In TNA, clustering the sequence data is performed through identifying distinct transition patterns using mixture Markov models (MMM) [8]. Unlike simple Markov models that assume homogeneity in transition dynamics across all data, MMM accounts for the coexistence of multiple latent subgroups, each governed by its own unique transition matrix. MMM works by assigning each sequence to one of latent subgroups which share similar transition probabilities. In general it is a robust and flexible technique for clustering sequential data and more importantly it allows the inclusion of covariates that help identify or explain why certain clusters emerged.

Using covariates allows researchers to explore what factors are associated with the emergence of specific clusters [9]. For example, higher-performing groups might consistently be involved in clusters of transitions involving monitoring and adaptation, reflecting emphasis on a metacognitive approach to their tasks. Such level of analysis contextualizes the clusters and also provides actionable insights into the conditions under which specific behaviors emerge.

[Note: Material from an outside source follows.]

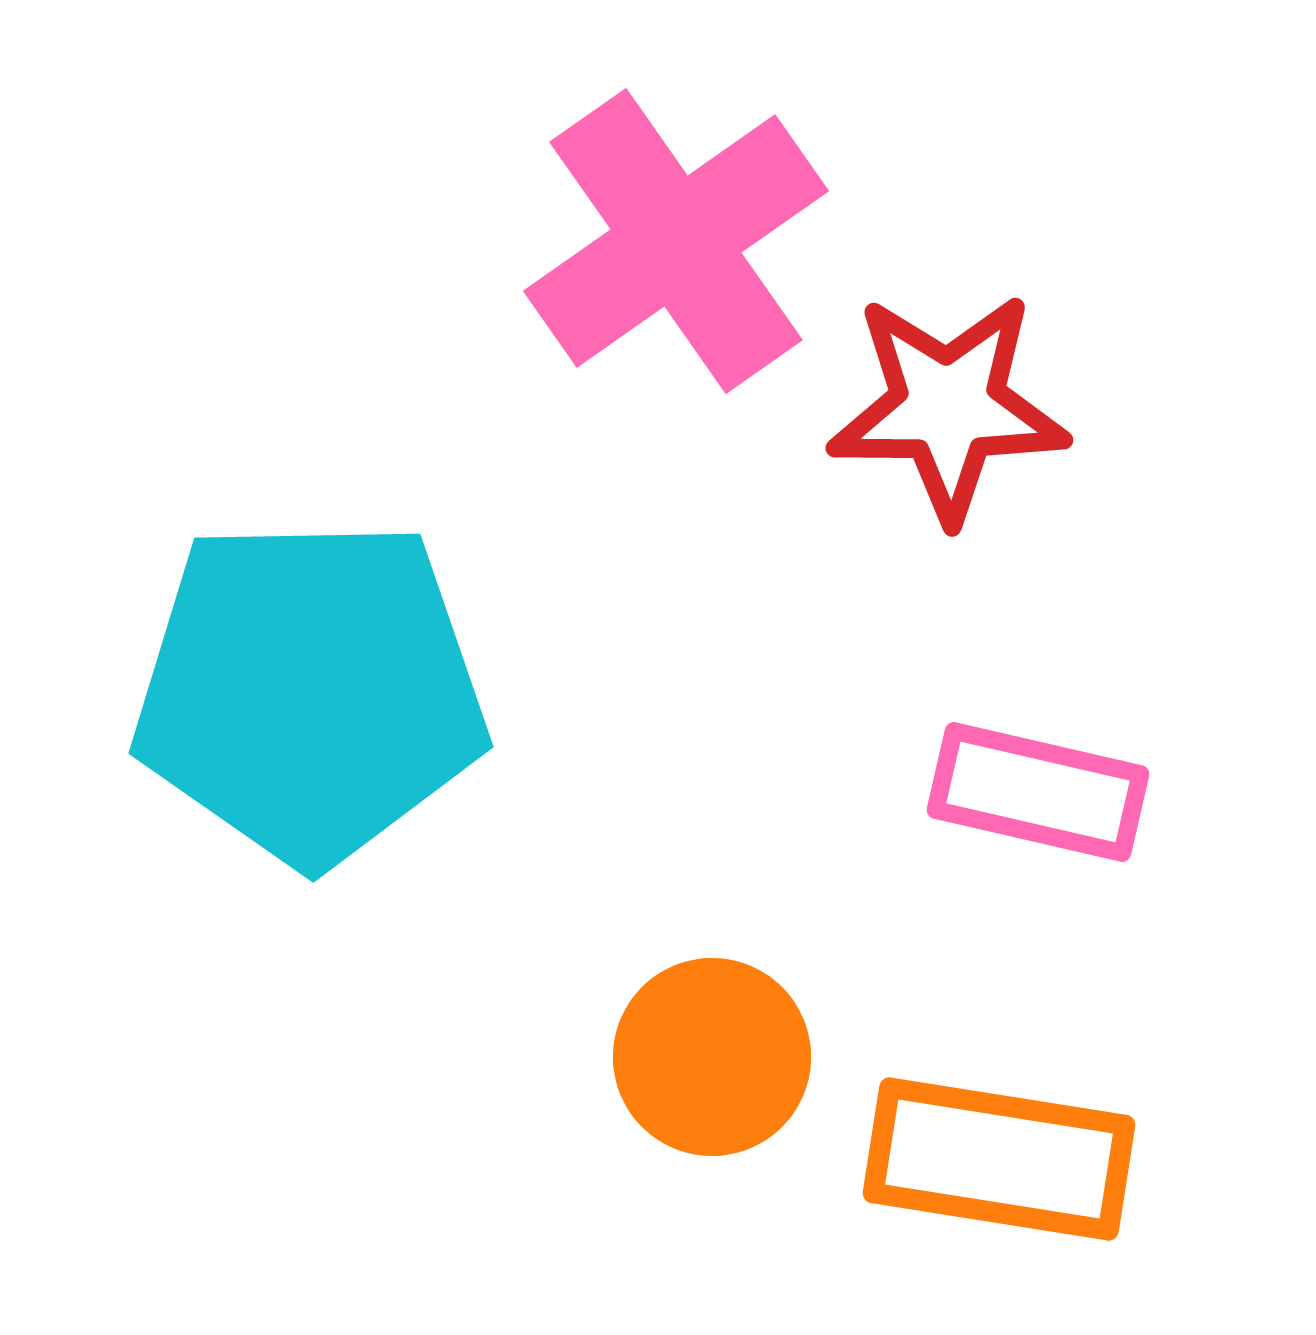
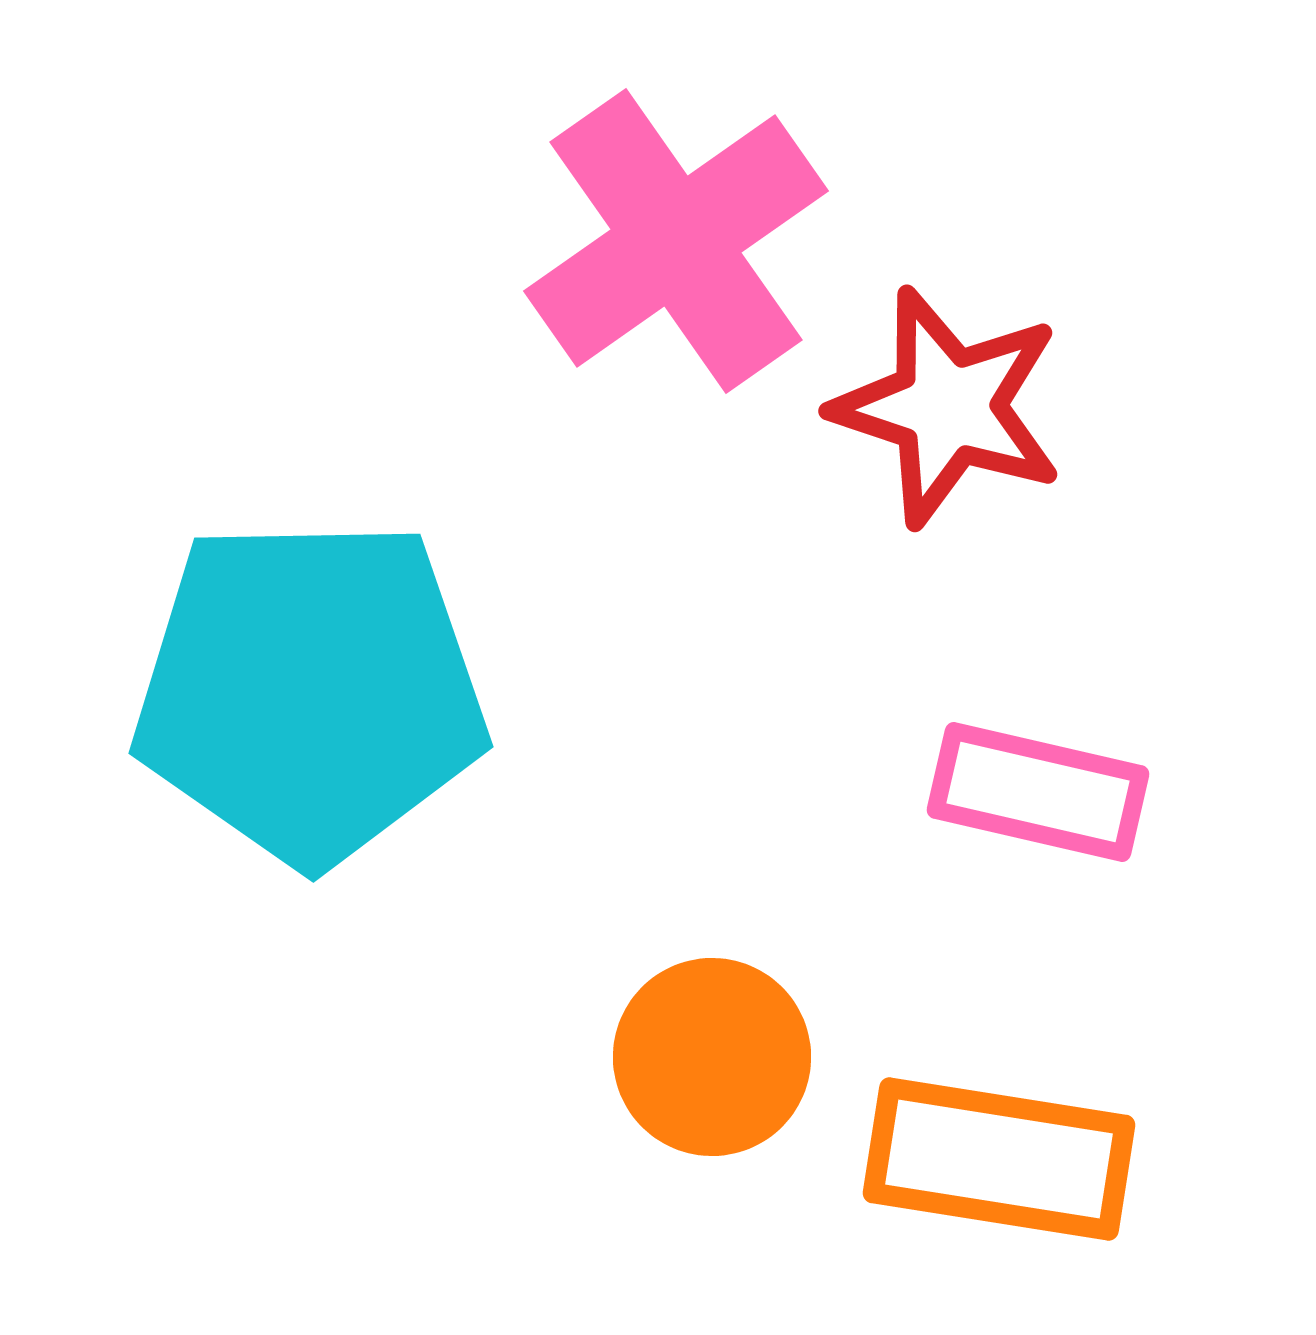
red star: rotated 18 degrees clockwise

In this chapter, we provide a tutorial on how to identify and study clusters within TNA. We first review related works addressing the heterogeneity of transition dynamics between states or events in the education literature. We then provide a step-by-step tutorial using R on how to implement clustering in TNA using the seqHMM [10] and the tna [11] packages.

2 Related work

Educational research has evolved from adopting a one-size-fits-all approach to acknowledging the existing heterogeneity among students and their behavior [7]. The increasing availability of data about learners has made it possible to study heterogeneity when interacting in or with learning environments, like the LMS or discussion forums. This has enabled researchers to identify distinct self-regulated learning phases, learning tactics and strategies, or collaboration patterns. For example, looking at the transitions between actions that students carried out in the LMS, Saqr et al. [4] identified four learning tactics using a mixture hidden mixture Markov model: lecture read, forum read, forum interact, and diverse. Villalobos et al. [12] clustered sequences of students’ weekly interactions with the LMS using a mixture hidden Markov model and identified three distinct weekly strategies: quiz-focused, material-focused, and diverse.

Looking into the overall LMS engagement levels instead, López-Pernas and Saqr [13] identified three distinct trajectories of students’ engagement profiles throughout each course of a study program using a mixture Markov model: engaged, fluctuating and persistently disengaged. They found that engagement dynamics fit the salient features of a complex dynamic system, where students that are disengaged rarely transition to higher engagement states, and engaged students —in the rare occasion they transition to lower engagement— return back to their engaged state right away. In a similar context, Saqr et al. [6] clustered students using a mixture hidden Markov model according to their patterns of LMS engagement and achievement and found three distinct trajectories of students: engaged high-achieving starters, average starters, and disengaged starters.

Another recent trend in the literature is the study of emotions and how they influence learning outcomes. For instance, Saqr and López-Pernas [14] used a mixture hidden Markov model to cluster students’ according to the transitions between their emotions throughout two lectures. They found three trajectories: one with consistent anxiety, another one with constant happiness and alertness, and a third one with fluctuations between motivation-satisfaction and happiness-alertness. In another study, Törmänen et al. [5] used mixture hidden Markov models to cluster multimodal data: affective states and regulation were identified from video data, and activation was captured from electrodermal activity data. The authors identified four clusters of students with distinct socio-emotional interaction episodes —frequent regulation, occasional regulation, positive, and negative— which showed differences in the variability of affective states and the activation of learning regulation.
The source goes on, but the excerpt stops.